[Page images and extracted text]
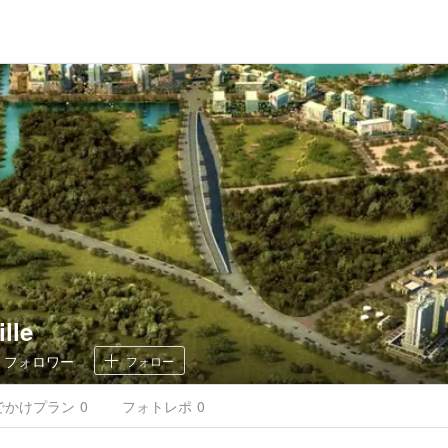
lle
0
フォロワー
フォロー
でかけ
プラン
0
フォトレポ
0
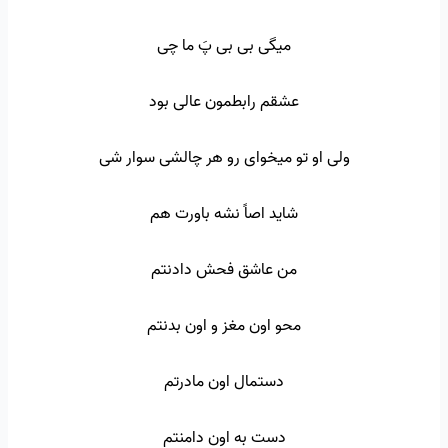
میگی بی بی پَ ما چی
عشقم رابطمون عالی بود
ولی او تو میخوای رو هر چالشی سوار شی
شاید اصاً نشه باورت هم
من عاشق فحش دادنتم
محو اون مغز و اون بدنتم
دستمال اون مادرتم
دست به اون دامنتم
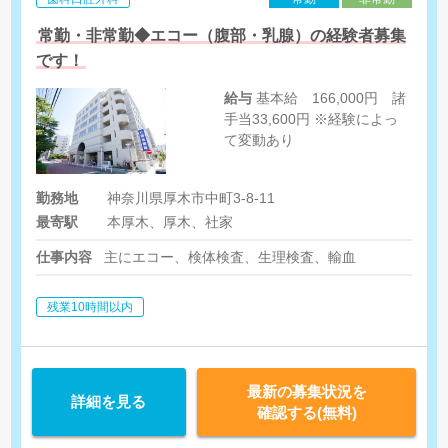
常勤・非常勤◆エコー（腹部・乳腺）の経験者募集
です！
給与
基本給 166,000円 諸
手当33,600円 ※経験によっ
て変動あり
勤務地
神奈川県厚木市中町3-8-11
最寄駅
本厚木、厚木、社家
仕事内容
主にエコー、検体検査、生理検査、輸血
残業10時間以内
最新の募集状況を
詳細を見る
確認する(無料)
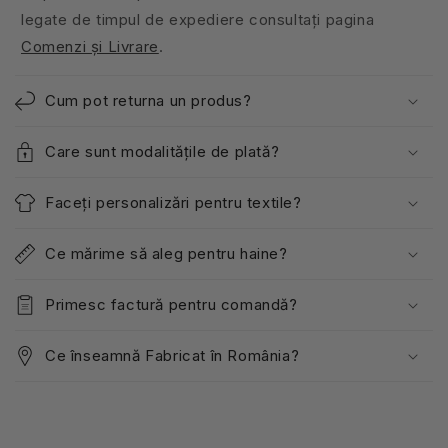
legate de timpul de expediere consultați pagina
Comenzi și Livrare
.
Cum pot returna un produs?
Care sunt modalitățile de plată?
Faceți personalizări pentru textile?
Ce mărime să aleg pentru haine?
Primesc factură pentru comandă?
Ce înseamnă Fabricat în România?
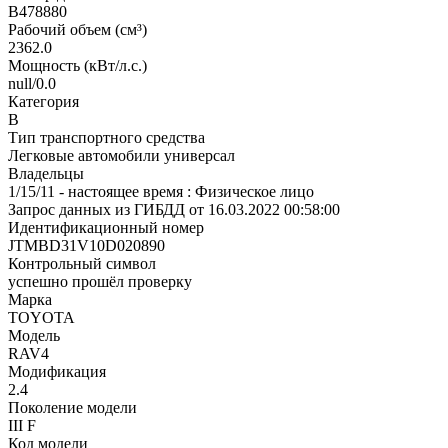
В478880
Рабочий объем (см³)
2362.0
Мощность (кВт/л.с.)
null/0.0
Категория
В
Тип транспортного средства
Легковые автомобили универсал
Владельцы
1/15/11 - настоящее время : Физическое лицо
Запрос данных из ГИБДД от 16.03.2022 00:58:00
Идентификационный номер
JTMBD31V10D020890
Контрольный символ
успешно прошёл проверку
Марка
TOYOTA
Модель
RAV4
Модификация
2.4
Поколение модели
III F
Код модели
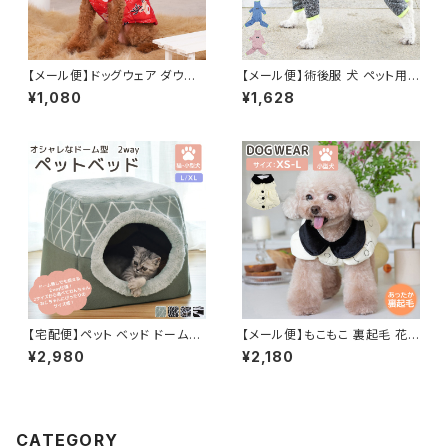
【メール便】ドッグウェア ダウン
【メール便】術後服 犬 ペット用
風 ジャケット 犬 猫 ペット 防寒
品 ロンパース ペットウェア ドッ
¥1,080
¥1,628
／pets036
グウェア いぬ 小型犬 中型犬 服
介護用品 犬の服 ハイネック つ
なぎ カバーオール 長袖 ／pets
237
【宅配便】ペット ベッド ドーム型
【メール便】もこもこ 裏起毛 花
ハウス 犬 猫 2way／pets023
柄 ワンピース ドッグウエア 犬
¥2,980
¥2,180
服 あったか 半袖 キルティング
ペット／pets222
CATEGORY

- What is being asked:
What lines in the records above include the string "メール便"? Copy each one.

- Answer below:
【メール便】ドッグウェア ダウン
【メール便】術後服 犬 ペット用
【メール便】もこもこ 裏起毛 花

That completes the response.